_Supplied material:_
Segment Open
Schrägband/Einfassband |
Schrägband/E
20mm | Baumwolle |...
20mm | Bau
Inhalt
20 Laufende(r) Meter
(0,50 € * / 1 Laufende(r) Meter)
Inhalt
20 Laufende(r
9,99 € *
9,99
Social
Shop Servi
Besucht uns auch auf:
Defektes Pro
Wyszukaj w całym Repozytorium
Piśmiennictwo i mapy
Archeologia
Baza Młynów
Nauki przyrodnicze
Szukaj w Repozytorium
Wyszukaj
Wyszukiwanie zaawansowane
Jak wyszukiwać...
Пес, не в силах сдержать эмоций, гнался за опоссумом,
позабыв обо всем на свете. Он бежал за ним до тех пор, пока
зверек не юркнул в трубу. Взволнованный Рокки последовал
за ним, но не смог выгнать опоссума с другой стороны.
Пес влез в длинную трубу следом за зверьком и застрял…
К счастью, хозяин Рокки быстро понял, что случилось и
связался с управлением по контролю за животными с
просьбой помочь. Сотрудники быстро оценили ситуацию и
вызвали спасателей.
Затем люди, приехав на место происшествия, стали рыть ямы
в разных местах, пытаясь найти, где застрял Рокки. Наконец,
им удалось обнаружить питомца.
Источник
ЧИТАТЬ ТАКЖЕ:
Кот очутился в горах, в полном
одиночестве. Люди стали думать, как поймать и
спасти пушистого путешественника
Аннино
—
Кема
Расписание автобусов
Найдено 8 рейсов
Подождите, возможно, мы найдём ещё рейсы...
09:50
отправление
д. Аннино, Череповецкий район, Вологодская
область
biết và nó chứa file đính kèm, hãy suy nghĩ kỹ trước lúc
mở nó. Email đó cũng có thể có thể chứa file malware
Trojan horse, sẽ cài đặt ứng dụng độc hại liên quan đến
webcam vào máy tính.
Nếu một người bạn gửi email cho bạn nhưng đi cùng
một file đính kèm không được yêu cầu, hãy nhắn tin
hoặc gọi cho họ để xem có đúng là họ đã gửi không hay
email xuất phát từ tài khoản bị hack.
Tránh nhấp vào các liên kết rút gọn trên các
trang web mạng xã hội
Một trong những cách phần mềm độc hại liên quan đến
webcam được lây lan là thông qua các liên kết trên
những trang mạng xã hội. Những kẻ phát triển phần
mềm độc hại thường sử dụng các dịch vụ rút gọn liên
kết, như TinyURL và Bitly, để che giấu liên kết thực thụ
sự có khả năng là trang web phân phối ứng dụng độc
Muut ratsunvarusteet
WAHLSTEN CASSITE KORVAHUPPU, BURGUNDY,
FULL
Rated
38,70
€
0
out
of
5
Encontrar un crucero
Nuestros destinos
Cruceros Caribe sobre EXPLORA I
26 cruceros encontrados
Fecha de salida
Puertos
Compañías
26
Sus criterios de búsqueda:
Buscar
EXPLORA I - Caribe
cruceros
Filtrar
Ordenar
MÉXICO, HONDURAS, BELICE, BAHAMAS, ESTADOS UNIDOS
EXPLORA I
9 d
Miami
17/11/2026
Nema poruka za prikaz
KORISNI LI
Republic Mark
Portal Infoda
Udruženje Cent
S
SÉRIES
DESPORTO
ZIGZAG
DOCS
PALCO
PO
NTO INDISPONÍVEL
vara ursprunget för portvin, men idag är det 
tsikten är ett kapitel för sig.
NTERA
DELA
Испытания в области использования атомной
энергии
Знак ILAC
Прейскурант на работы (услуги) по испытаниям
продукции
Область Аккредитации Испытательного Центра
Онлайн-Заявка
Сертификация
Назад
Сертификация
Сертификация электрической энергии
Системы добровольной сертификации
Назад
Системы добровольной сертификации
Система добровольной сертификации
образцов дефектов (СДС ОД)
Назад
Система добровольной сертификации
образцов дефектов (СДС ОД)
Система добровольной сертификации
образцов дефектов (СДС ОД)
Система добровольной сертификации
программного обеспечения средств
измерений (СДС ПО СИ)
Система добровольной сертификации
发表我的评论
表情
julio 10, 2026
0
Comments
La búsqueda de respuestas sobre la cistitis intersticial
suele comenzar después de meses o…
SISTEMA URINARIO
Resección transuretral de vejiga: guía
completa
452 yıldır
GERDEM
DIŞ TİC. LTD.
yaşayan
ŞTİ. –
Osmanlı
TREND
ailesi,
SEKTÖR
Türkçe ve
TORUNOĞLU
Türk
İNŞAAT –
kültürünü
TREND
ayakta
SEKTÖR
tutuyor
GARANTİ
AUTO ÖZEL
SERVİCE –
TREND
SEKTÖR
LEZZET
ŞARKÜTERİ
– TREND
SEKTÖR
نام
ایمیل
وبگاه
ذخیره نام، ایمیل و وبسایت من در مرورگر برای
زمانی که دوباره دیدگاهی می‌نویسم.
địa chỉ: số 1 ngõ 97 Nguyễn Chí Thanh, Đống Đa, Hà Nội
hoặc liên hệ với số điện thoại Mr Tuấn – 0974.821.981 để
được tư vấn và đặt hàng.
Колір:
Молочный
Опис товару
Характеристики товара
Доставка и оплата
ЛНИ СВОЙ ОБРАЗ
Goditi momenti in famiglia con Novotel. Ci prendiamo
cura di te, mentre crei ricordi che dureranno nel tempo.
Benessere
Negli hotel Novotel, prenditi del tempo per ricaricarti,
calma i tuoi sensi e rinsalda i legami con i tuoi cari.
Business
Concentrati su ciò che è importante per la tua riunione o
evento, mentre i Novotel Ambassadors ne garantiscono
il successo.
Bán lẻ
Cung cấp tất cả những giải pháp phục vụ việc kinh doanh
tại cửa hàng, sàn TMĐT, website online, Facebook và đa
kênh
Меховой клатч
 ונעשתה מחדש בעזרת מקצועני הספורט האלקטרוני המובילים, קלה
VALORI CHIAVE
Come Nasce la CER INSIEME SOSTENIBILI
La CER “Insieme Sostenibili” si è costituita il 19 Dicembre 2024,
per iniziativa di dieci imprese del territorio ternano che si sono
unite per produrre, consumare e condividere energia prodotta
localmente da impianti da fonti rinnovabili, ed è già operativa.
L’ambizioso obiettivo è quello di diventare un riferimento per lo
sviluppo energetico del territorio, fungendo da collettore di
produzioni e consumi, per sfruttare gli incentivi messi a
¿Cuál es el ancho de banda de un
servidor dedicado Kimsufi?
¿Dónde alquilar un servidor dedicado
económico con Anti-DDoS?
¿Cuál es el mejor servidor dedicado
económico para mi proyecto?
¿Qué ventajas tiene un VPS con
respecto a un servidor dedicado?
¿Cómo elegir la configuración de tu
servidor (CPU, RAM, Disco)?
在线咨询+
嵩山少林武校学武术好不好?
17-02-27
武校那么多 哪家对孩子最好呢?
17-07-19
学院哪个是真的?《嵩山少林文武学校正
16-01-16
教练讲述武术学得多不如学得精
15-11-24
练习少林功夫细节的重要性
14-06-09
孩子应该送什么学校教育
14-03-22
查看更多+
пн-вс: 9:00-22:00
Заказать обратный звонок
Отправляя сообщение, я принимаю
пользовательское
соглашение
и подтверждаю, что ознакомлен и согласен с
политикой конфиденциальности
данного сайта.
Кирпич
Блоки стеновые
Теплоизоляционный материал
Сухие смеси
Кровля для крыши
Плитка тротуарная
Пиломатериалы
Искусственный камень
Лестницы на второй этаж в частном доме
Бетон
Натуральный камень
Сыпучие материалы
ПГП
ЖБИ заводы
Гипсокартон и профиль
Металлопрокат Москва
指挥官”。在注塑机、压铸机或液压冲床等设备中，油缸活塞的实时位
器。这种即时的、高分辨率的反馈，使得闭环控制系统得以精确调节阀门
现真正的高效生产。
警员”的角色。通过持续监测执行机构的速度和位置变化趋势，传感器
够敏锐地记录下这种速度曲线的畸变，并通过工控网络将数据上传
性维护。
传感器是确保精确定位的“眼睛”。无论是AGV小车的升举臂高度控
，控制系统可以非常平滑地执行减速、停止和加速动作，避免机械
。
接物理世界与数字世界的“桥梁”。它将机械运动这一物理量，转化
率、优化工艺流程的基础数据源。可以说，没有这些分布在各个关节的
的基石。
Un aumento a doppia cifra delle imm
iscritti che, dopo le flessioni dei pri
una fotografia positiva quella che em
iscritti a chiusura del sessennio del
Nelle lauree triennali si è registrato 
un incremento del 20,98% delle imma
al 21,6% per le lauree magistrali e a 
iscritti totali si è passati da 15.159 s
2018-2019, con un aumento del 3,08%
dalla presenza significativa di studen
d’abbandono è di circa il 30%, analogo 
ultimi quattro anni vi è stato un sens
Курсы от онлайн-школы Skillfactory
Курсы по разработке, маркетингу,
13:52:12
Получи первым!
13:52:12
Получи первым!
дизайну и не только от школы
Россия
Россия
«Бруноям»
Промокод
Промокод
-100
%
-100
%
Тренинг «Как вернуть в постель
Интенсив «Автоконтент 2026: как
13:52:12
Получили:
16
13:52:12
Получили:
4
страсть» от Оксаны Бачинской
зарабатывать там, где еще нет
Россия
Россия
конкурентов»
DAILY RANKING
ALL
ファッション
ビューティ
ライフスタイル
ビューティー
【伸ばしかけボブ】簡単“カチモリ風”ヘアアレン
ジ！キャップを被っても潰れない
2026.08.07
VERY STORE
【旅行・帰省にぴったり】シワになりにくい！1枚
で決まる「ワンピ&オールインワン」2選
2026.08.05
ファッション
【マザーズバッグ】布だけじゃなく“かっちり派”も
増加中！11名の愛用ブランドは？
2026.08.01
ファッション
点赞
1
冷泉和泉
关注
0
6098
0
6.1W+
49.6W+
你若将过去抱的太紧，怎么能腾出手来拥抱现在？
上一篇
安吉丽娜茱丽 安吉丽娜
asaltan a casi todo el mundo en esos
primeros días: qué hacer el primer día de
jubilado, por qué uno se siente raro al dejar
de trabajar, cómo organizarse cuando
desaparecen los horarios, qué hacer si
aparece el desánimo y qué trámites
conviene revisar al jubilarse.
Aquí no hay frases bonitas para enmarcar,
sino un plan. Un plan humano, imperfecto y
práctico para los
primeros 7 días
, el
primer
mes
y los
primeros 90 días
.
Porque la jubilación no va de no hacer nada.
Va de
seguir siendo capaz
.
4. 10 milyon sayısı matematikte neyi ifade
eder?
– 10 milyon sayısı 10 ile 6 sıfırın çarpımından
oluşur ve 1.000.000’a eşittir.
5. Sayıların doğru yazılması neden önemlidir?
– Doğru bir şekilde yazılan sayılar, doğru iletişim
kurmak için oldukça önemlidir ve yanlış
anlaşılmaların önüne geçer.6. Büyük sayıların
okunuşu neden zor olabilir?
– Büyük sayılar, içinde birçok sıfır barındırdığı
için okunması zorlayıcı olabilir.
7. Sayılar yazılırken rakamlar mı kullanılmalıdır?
Segment Closed
_Assignment:_ For every line above that includes the word "trang", return the line.

_Result:_
trang web mạng xã hội
những trang mạng xã hội. Những kẻ phát triển phần
sự có khả năng là trang web phân phối ứng dụng độc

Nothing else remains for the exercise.